Pore lengthscale lp calculated from T2 relaxation times as a function of ice aging for the ice control (filled diamonds), ice with rIBP(2) (filled triangles) and ice with rIBP(4) (filled squares). Surface relaxivity ρ was found using S/V values obtained from the short time fit to the time dependent diffusion data (Fig. 3). A larger pore length scale is observed in the ice control due to ice crystal growth from recrystallization creating larger liquid veins, while shorter lengthscales are evident in the ice with IBP samples where crystal sizes remain small. Lack of change in the lengthscale with aging is evidence that IBP inhibits growth of liquid vein size.

Conclusions

These results demonstrate the ability of non-destructive NMR relaxation and time dependent diffusion measurements to characterize the unfrozen vein network structure and crystal growth processes in ice, as well as its evolution with time. This provides a new quantitative analytical method to assess the impact of biomolecules on ice structure during freezing processes relevant to biotechnological applications. Microbial extracellular IBPs were found to inhibit recrystallization and modify the three dimensional ice structure, resulting in persistent small size ice crystals (observed up to 70 days) and shorter diffusion distances along veins.

These findings have implications to biogeophysical applications examining microbial habitability in ice [9] and also indicate that it is plausible for microbial processes to contribute to persistent small crystal structure in basal ice, which could affect ice rheology [36], [37]. Such processes are typically attributed to physicochemical mechanisms [38], [39], but microorganisms and their products could have significant but as yet overlooked roles in ice rheology.

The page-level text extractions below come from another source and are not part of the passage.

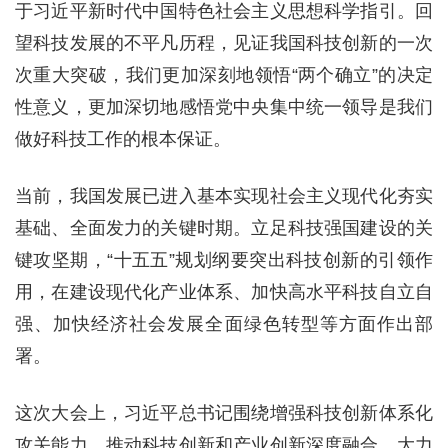
于习近平新时代中国特色社会主义思想科学指引。回
望科技发展的不平凡历程，见证我国科技创新的一次
次重大突破，我们更加深刻地领悟“两个确立”的决定
性意义，更加深切地感悟党中央集中统一领导是我们
做好科技工作的根本保证。
当前，我国发展已进入基本实现社会主义现代化夯实
基础、全面发力的关键时期。立足科技强国建设的关
键攻坚期，“十五五”规划纲要突出科技创新的引领作
用，在建设现代化产业体系、加快高水平科技自立自
强、加快经济社会发展全面绿色转型等方面作出部
署。
这次大会上，习近平总书记围绕增强科技创新体系化
攻关能力、推动科技创新和产业创新深度融合、大力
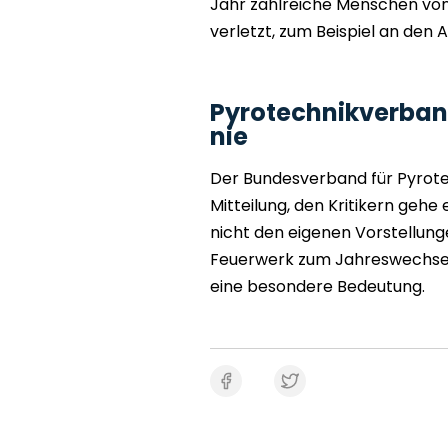
Jahr zahlreiche Menschen von
verletzt, zum Beispiel an den
Pyrotechnikverband
nie
Der Bundesverband für Pyrotec
Mitteilung, den Kritikern gehe
nicht den eigenen Vorstellung
Feuerwerk zum Jahreswechsel s
eine besondere Bedeutung.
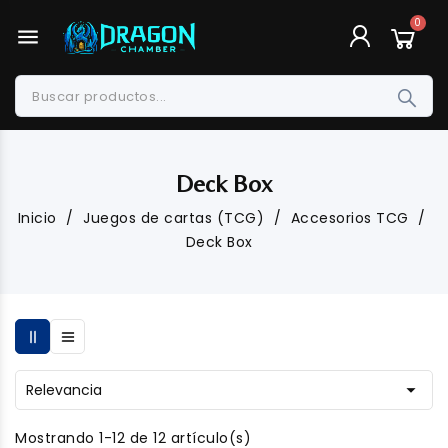
menu
Deck Box
Inicio
Juegos de cartas (TCG)
Accesorios TCG
Deck Box

Relevancia
Mostrando 1-12 de 12 artículo(s)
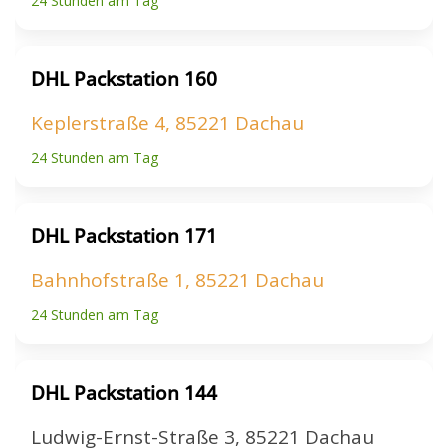
24 Stunden am Tag
DHL Packstation 160
Keplerstraße 4, 85221 Dachau
24 Stunden am Tag
DHL Packstation 171
Bahnhofstraße 1, 85221 Dachau
24 Stunden am Tag
DHL Packstation 144
Ludwig-Ernst-Straße 3, 85221 Dachau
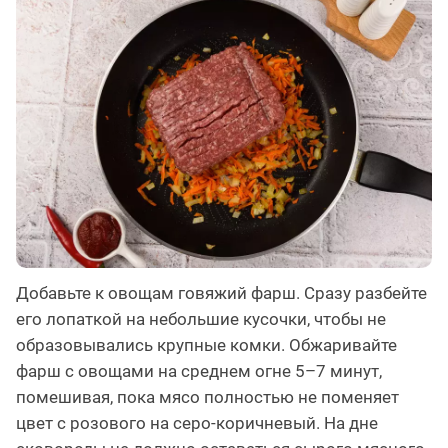
Добавьте к овощам говяжий фарш. Сразу разбейте
его лопаткой на небольшие кусочки, чтобы не
образовывались крупные комки. Обжаривайте
фарш с овощами на среднем огне 5–7 минут,
помешивая, пока мясо полностью не поменяет
цвет с розового на серо-коричневый. На дне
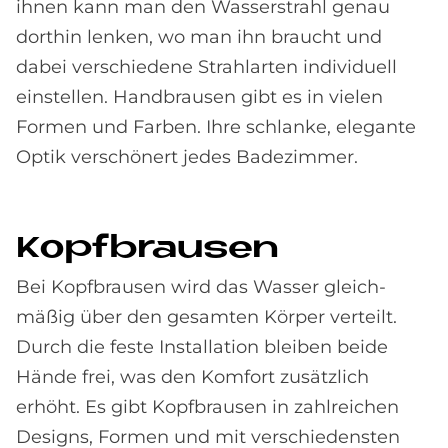
ihnen kann man den Wasserstrahl genau
dorthin lenken, wo man ihn braucht und
dabei verschiedene Strahlarten individuell
einstellen. Handbrausen gibt es in vielen
Formen und Farben. Ihre schlanke, elegante
Optik verschönert jedes Badezimmer.
Kopf­brau­sen
Bei Kopfbrausen wird das Wasser gleich­
mäßig über den ge­samten Körper verteilt.
Durch die feste Installation bleiben beide
Hände frei, was den Komfort zusätzlich
erhöht. Es gibt Kopf­brausen in zahl­reichen
Designs, For­men und mit ver­schiedensten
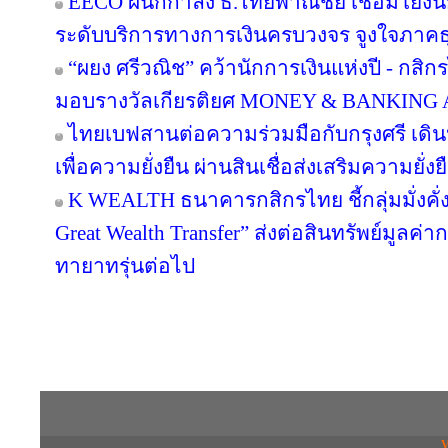
EECO ผนึกกำลัง ธ.ไทยพาณิชย์ เชื่อมโยงนั
ระดับบริการทางการเงินครบวงจร จูงใจภาคธุรกิ
“ผยง ศรีวณิช” คว้านักการเงินแห่งปี - กสิ
มอบรางวัลเกียรติยศ MONEY & BANKING
ไทยเบฟสานต่อความร่วมมือกับกรุงศรี เดินห
เพื่อความยั่งยืน ผ่านสินเชื่อส่งเสริมความยั่
K WEALTH ธนาคารกสิกรไทย ชี้กลุ่มมั่งคั่งส
Great Wealth Transfer” ส่งต่อสินทรัพย์มูลค่
ทายาทรุ่นต่อไป
Copyright © 2016 inTV co.,Ltd. All Right
V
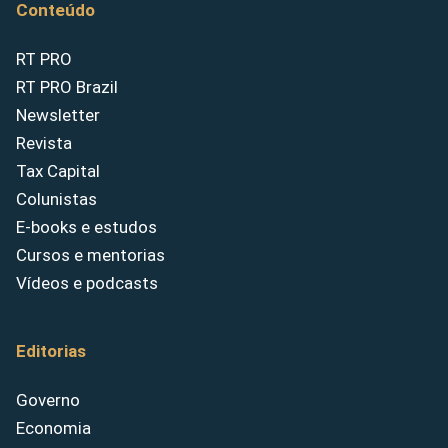
Conteúdo
RT PRO
RT PRO Brazil
Newsletter
Revista
Tax Capital
Colunistas
E-books e estudos
Cursos e mentorias
Vídeos e podcasts
Editorias
Governo
Economia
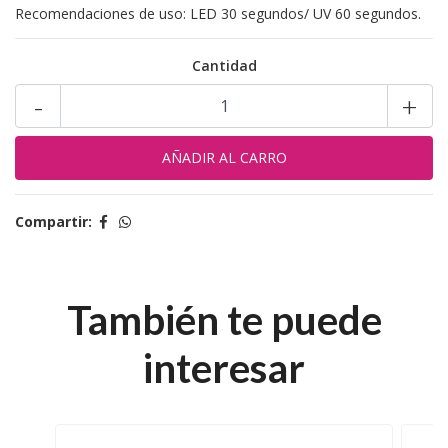
Recomendaciones de uso: LED 30 segundos/ UV 60 segundos.
Cantidad
-
+
Compartir:
También te puede
interesar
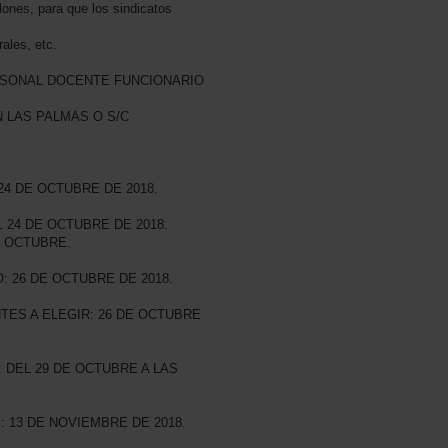
blones, para que los sindicatos
ales, etc.
SONAL DOCENTE FUNCIONARIO
 LAS PALMAS O S/C
24 DE OCTUBRE DE 2018.
L 24 DE OCTUBRE DE 2018.
 OCTUBRE.
: 26 DE OCTUBRE DE 2018.
TES A ELEGIR: 26 DE OCTUBRE
 DEL 29 DE OCTUBRE A LAS
 13 DE NOVIEMBRE DE 2018.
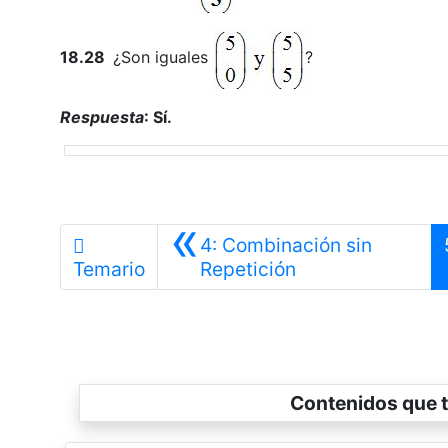
18.28
¿Son iguales
?
Respuesta
: Sí.
«
4: Combinación sin
Anterior
Temario
Repetición
Contenidos que t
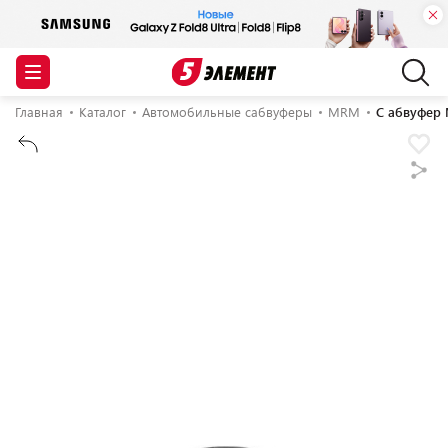
Главная
Каталог
Автомобильные сабвуферы
MRM
С абвуфер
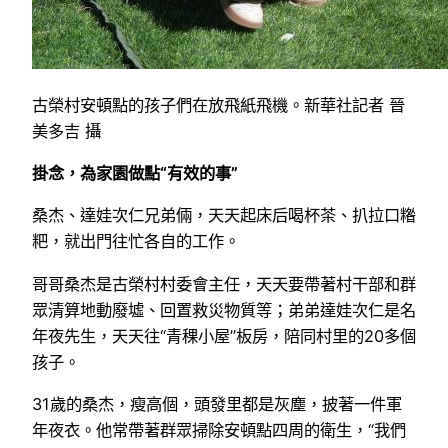
古榮村安頓點的孩子們在放飛紙飛機。新華社記者 晉
美多吉 攝
掛念，為家園做點“有效的事”
桑杰、達娃次仁兄弟倆，天天起床后喝杯茶、扒拉口糌
粑，就出門往忙各自的工作。
哥哥桑杰是古榮村村委會主任，天天要帶著村干部和群
眾清算地動廢墟、回置救災物質等；弟弟達娃次仁是名
年夜先生，天天往“青稞小屋”板房，陪同村里的20多個
孩子。
31歲的桑杰，瘦高個，頭發里都是灰塵，披著一件軍
年夜衣。他常帶著群眾掃除安頓點四周的衛生，“我們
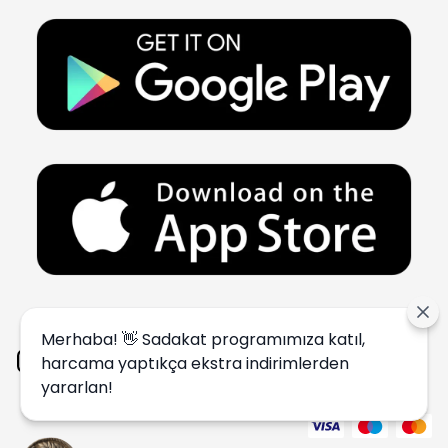
Merhaba! 👋 Sadakat programımıza katıl,
harcama yaptıkça ekstra indirimlerden
yararlan!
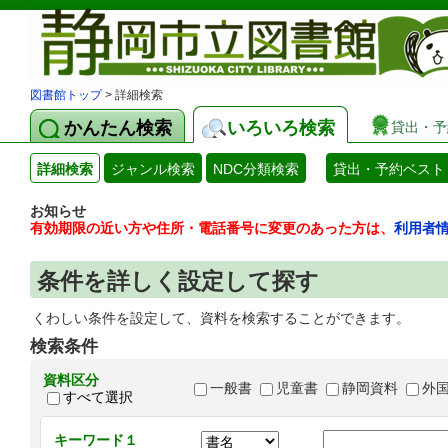
図書館トップ
> 詳細検索
かんたん検索
いろいろ検索
貸出・予
詳細検索
ジャンル検索
NDC分類検索
貸出・予約ベスト
お知らせ
有効期限の近い方や住所・電話番号に変更のあった方は、
利用者
条件を詳しく設定して探す
くわしい条件を設定して、資料を検索することができます。
検索条件
資料区分
一般書
児童書
静岡資料
外
すべて選択
キーワード１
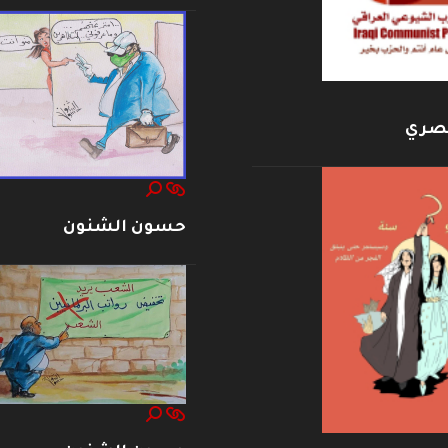
بصري
حسون الشنون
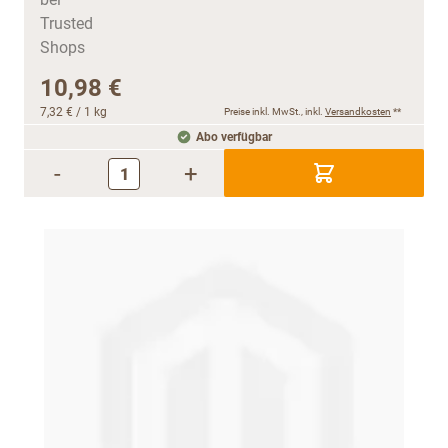
10,98 €
7,32 €
/ 1 kg
Preise inkl. MwSt., inkl.
Versandkosten
**
Abo verfügbar
-
+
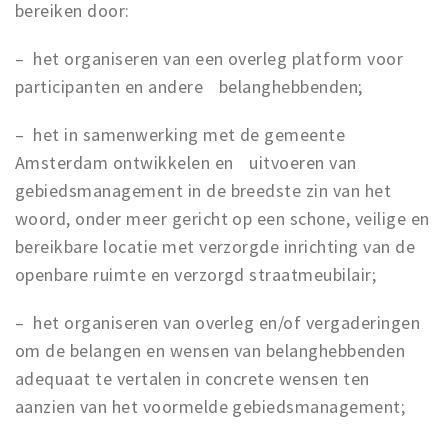
bereiken door:
– het organiseren van een overleg platform voor
participanten en andere belanghebbenden;
– het in samenwerking met de gemeente
Amsterdam ontwikkelen en uitvoeren van
gebiedsmanagement in de breedste zin van het
woord, onder meer gericht op een schone, veilige en
bereikbare locatie met verzorgde inrichting van de
openbare ruimte en verzorgd straatmeubilair;
– het organiseren van overleg en/of vergaderingen
om de belangen en wensen van belanghebbenden
adequaat te vertalen in concrete wensen ten
aanzien van het voormelde gebiedsmanagement;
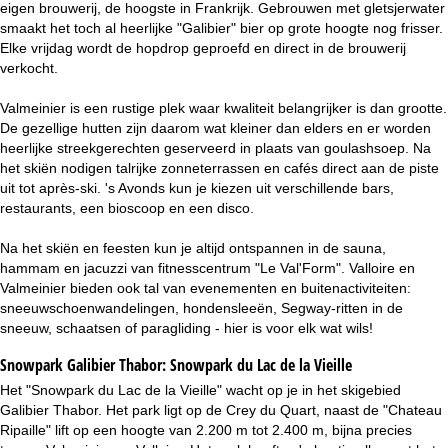
eigen brouwerij, de hoogste in Frankrijk. Gebrouwen met gletsjerwater
smaakt het toch al heerlijke "Galibier" bier op grote hoogte nog frisser.
Elke vrijdag wordt de hopdrop geproefd en direct in de brouwerij
verkocht.
Valmeinier is een rustige plek waar kwaliteit belangrijker is dan grootte.
De gezellige hutten zijn daarom wat kleiner dan elders en er worden
heerlijke streekgerechten geserveerd in plaats van goulashsoep. Na
het skiën nodigen talrijke zonneterrassen en cafés direct aan de piste
uit tot après-ski. 's Avonds kun je kiezen uit verschillende bars,
restaurants, een bioscoop en een disco.
Na het skiën en feesten kun je altijd ontspannen in de sauna,
hammam en jacuzzi van fitnesscentrum "Le Val'Form". Valloire en
Valmeinier bieden ook tal van evenementen en buitenactiviteiten:
sneeuwschoenwandelingen, hondensleeën, Segway-ritten in de
sneeuw, schaatsen of paragliding - hier is voor elk wat wils!
Snowpark Galibier Thabor:
Snowpark du Lac de la Vieille
Het "Snowpark du Lac de la Vieille" wacht op je in het skigebied
Galibier Thabor. Het park ligt op de Crey du Quart, naast de "Chateau
Ripaille" lift op een hoogte van 2.200 m tot 2.400 m, bijna precies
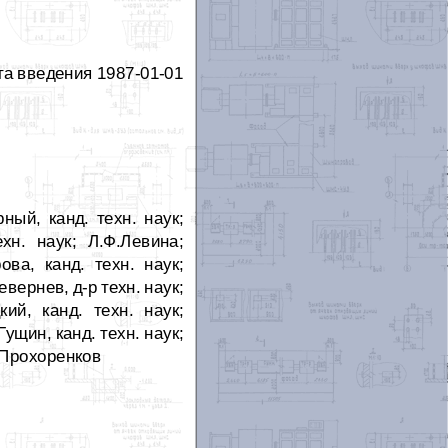
та введения 1987-01-01
рный, канд. техн. наук;
хн. наук; Л.Ф.Левина;
ова, канд. техн. наук;
вернев, д-р техн. наук;
кий, канд. техн. наук;
ущин, канд. техн. наук;
Д.Прохоренков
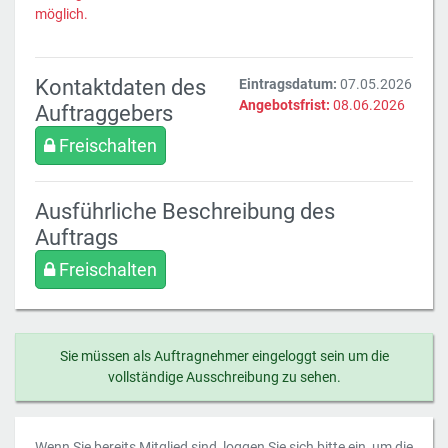
möglich.
Kontaktdaten des
Eintragsdatum:
07.05.2026
Angebotsfrist:
08.06.2026
Auftraggebers
Freischalten
Ausführliche Beschreibung des
Auftrags
Freischalten
Sie müssen als Auftragnehmer eingeloggt sein um die
vollständige Ausschreibung zu sehen.
Wenn Sie bereits Mitglied sind, loggen Sie sich bitte ein, um die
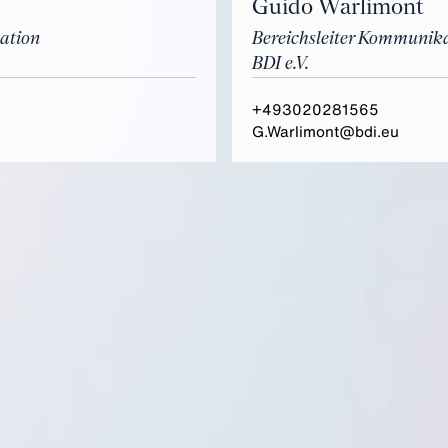
Guido Warlimont
ation
Bereichsleiter Kommunik
BDI e.V.
+493020281565
G.Warlimont@bdi.eu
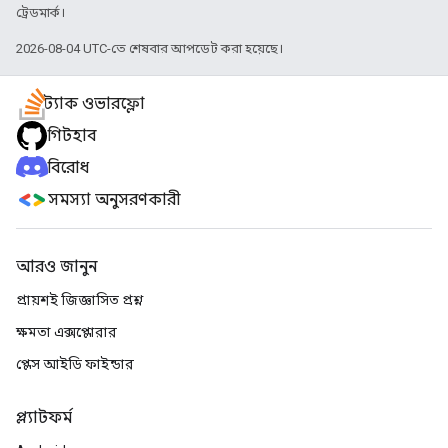
ট্রেডমার্ক।
2026-08-04 UTC-তে শেষবার আপডেট করা হয়েছে।
স্ট্যাক ওভারফ্লো
গিটহাব
বিরোধ
সমস্যা অনুসরণকারী
আরও জানুন
প্রায়শই জিজ্ঞাসিত প্রশ্ন
ক্ষমতা এক্সপ্লোরার
প্লেস আইডি ফাইন্ডার
প্ল্যাটফর্ম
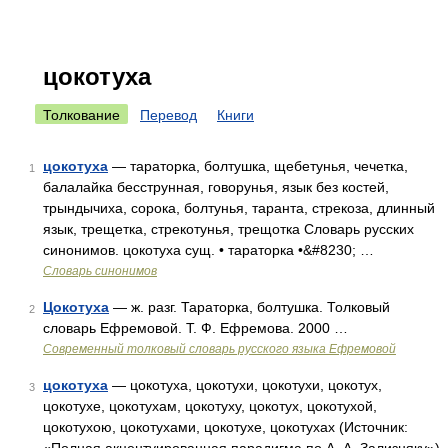
цокотуха
Толкование
Перевод
Книги
цокотуха
— тараторка, болтушка, щебетунья, чечетка,
1
балалайка бесструнная, говорунья, язык без костей,
трындычиха, сорока, болтунья, таранта, стрекоза, длинный
язык, трещетка, стрекотунья, трещотка Словарь русских
синонимов. цокотуха сущ. • тараторка •&#8230; …
Словарь синонимов
Цокотуха
— ж. разг. Тараторка, болтушка. Толковый
2
словарь Ефремовой. Т. Ф. Ефремова. 2000 …
Современный толковый словарь русского языка Ефремовой
цокотуха
— цокотуха, цокотухи, цокотухи, цокотух,
3
цокотухе, цокотухам, цокотуху, цокотух, цокотухой,
цокотухою, цокотухами, цокотухе, цокотухах (Источник:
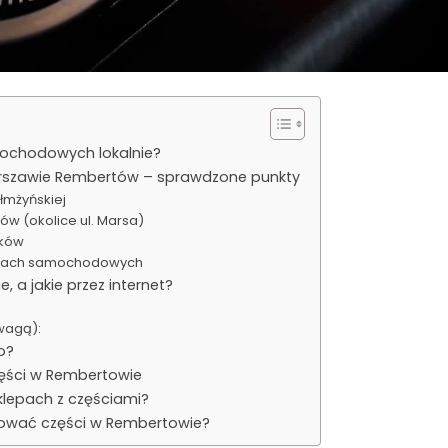
mochodowych lokalnie?
szawie Rembertów – sprawdzone punkty
ełmżyńskiej
ów (okolice ul. Marsa)
ików
tatach samochodowych
, a jakie przez internet?
uwagą):
o?
zęści w Rembertowie
sklepach z częściami?
ować części w Rembertowie?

Microbial products are increasingly of interest in applications where manipulation of ice crystals is desired, due to their potential for scalability to industrial production [4]. The range of methods, applicable to investigation of ice, make NMR a valuable tool for understanding how ice-interacting proteins impact the three dimensional vein network and recrystallization processes, critical for exploiting the full potential of these proteins in biotechnology applications.